EXERCISE INPUTS: Begin

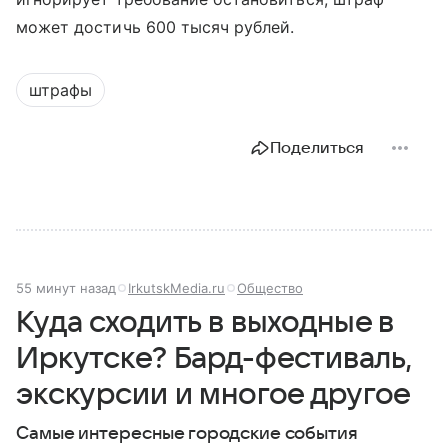
может достичь 600 тысяч рублей.
штрафы
Поделиться
55 минут назад
IrkutskMedia.ru
Общество
Куда сходить в выходные в
Иркутске? Бард-фестиваль,
экскурсии и многое другое
Самые интересные городские события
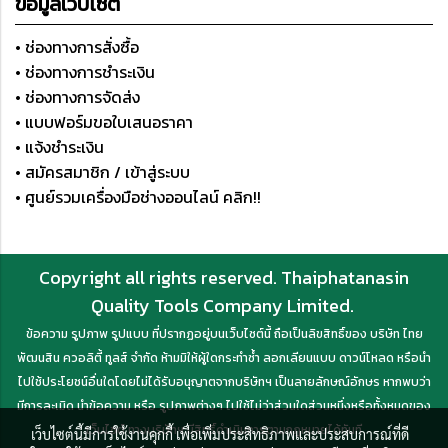
ข้อมูลเว็บไซต์
• ช่องทางการสั่งซื้อ
• ช่องทางการชำระเงิน
• ช่องทางการจัดส่ง
• แบบฟอร์มขอใบเสนอราคา
• แจ้งชำระเงิน
• สมัครสมาชิก / เข้าสู่ระบบ
• ศูนย์รวมเครื่องมือช่างออนไลน์ คลิก!!
Copyright all rights reserved. Thaiphatanasin
Quality Tools Company Limited.
ข้อความ รูปภาพ รูปแบบ ที่ปรากฏอยู่บนเว็บไซต์นี้ ถือเป็นลิขสิทธิ์ของ บริษัท ไทย
พัฒนสิน ควอลิตี้ ทูลส์ จำกัด ห้ามมิให้ผู้ใดกระทำซ้ำ ลอกเลียนแบบ ดาวน์โหลด หรือนำ
ไปใช้ประโยชน์อื่นใดโดยไม่ได้รับอนุญาตจากบริษัทฯ เป็นลายลักษณ์อักษร หากพบว่า
มีการละเมิด นำข้อความ หรือ รูปภาพต่างๆ ไปใช้ไม่ว่าส่วนใดส่วนหนึ่งหรือทั้งหมดของ
เว็บไซต์ ทางบริษัทฯ มีสิทธิ์ดำเนินการตามกฎหมายได้ทันที
เว็บไซต์นี้มีการใช้งานคุกกี้ เพื่อเพิ่มประสิทธิภาพและประสบการณ์ที่ดี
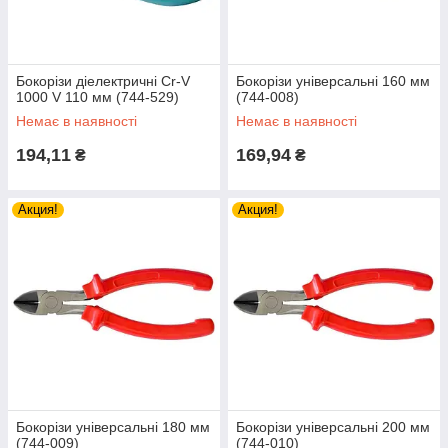
Бокорізи діелектричні Cr-V
Бокорізи універсальні 160 мм
1000 V 110 мм (744-529)
(744-008)
Немає в наявності
Немає в наявності
194,11
169,94
₴
₴
Акция!
Акция!
Бокорізи універсальні 180 мм
Бокорізи універсальні 200 мм
(744-009)
(744-010)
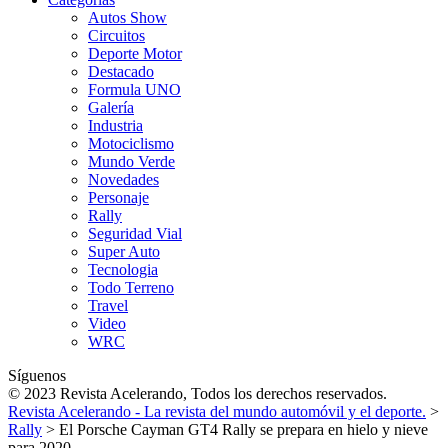
Autos Show
Circuitos
Deporte Motor
Destacado
Formula UNO
Galería
Industria
Motociclismo
Mundo Verde
Novedades
Personaje
Rally
Seguridad Vial
Super Auto
Tecnologia
Todo Terreno
Travel
Video
WRC
Síguenos
© 2023 Revista Acelerando, Todos los derechos reservados.
Revista Acelerando - La revista del mundo automóvil y el deporte.
>
Rally
>
El Porsche Cayman GT4 Rally se prepara en hielo y nieve
para 2020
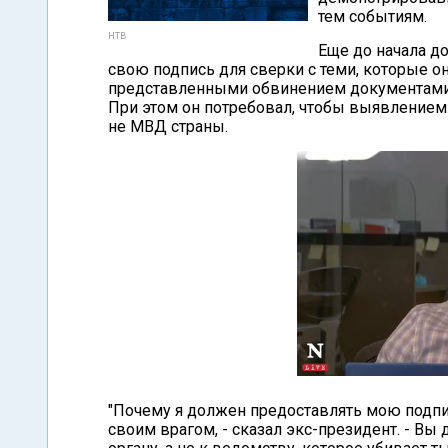
тем событиям.
НТВ
Еще до начала до
свою подпись для сверки с теми, которые он
представленными обвинением документами,
При этом он потребовал, чтобы выявлением 
не МВД страны.
"Почему я должен предоставлять мою подпис
своим врагом, - сказал экс-президент. - В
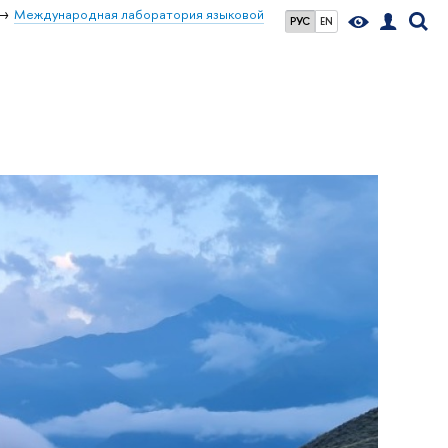
Международная лаборатория языковой
РУС
EN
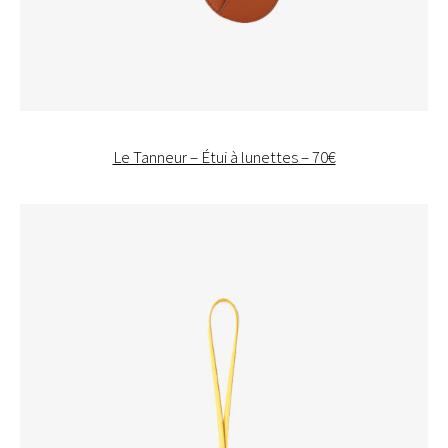
Le Tanneur – Étui à lunettes – 70€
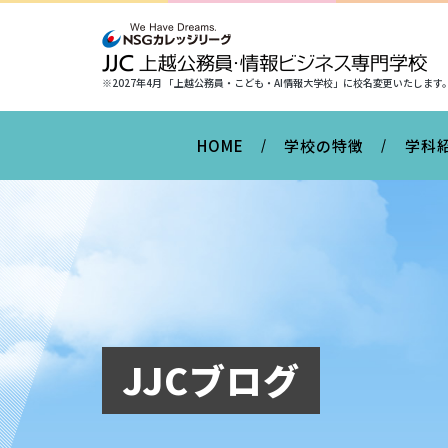
※2027年4月 「上越公務員・こども・AI情報大学校」に
校名変更いたします
HOME
学校の特徴
学科
JJCブログ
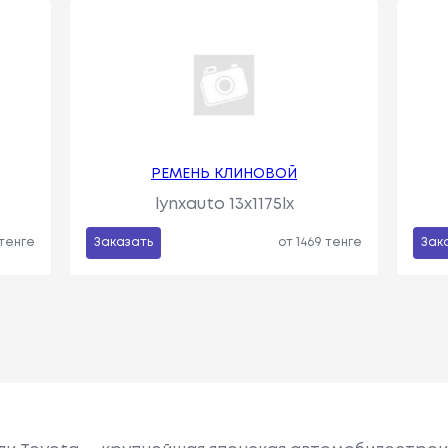
РЕМЕНЬ КЛИНОВОЙ
lynxauto 13x1175lx
 тенге
Заказать
от 1469 тенге
Зак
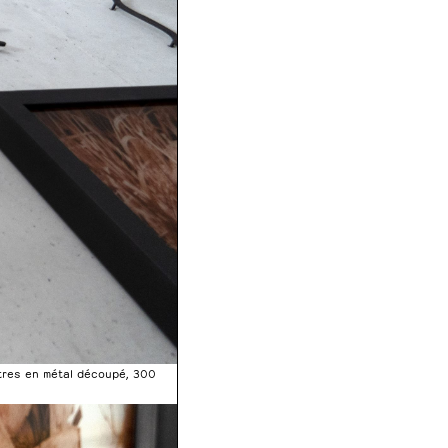
ttres en métal découpé, 300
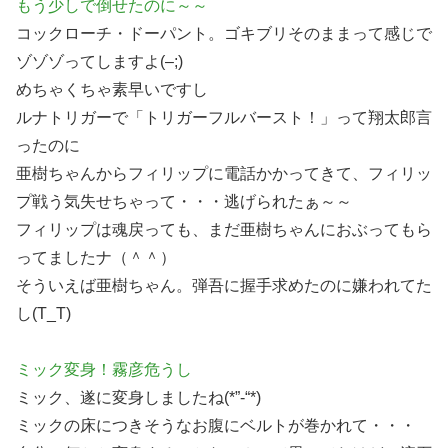
もう少しで倒せたのに～～
コックローチ・ドーパント。ゴキブリそのままって感じで
ゾゾゾってしますよ(–;)
めちゃくちゃ素早いですし
ルナトリガーで「トリガーフルバースト！」って翔太郎言
ったのに
亜樹ちゃんからフィリップに電話かかってきて、フィリッ
プ戦う気失せちゃって・・・逃げられたぁ～～
フィリップは魂戻っても、まだ亜樹ちゃんにおぶってもら
ってましたナ（＾＾）
そういえば亜樹ちゃん。弾吾に握手求めたのに嫌われてた
し(T_T)
ミック変身！霧彦危うし
ミック、遂に変身しましたね(*”-“*)
ミックの床につきそうなお腹にベルトが巻かれて・・・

EXERCISE INPUTS: End

*PROBLEM TO SOLVE:* Please copy every line of the records above in which "Бокорізи" appears.

*TASK RESPONSE:*
Бокорізи діелектричні Cr-V
Бокорізи універсальні 160 мм
Бокорізи універсальні 180 мм
Бокорізи універсальні 200 мм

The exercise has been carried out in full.